■ Exercise details: Write out each line of the records that has "Injury" in it.

■ Task input:
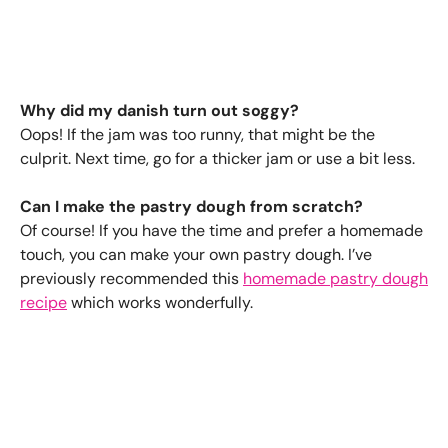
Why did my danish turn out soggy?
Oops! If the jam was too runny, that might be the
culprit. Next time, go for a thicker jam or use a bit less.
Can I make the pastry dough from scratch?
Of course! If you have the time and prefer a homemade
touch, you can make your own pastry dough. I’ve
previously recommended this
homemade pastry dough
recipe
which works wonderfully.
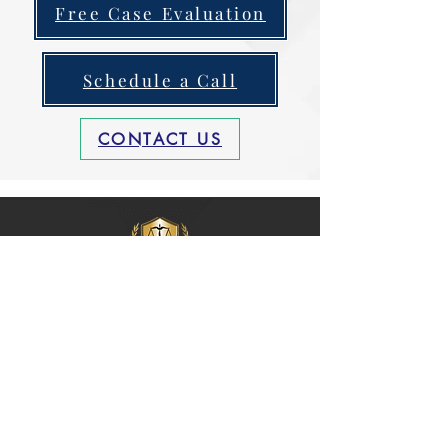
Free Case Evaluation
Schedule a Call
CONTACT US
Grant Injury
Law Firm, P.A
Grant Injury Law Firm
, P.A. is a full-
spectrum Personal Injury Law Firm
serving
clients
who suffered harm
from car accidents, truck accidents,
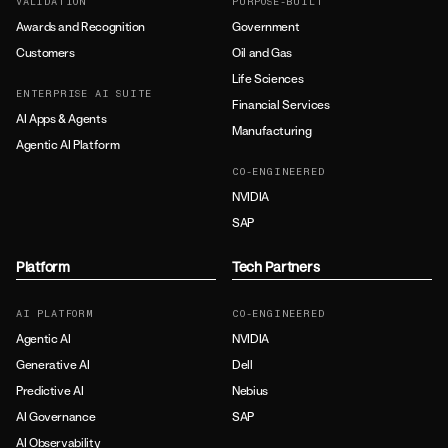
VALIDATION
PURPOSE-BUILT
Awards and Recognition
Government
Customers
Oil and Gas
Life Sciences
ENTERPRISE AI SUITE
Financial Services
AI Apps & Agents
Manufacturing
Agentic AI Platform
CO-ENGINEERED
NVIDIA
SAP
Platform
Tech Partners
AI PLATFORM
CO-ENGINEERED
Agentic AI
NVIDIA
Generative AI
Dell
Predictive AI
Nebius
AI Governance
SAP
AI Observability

■ Task answer:
Grant Injury
Grant Injury Law Firm
spectrum Personal Injury Law Firm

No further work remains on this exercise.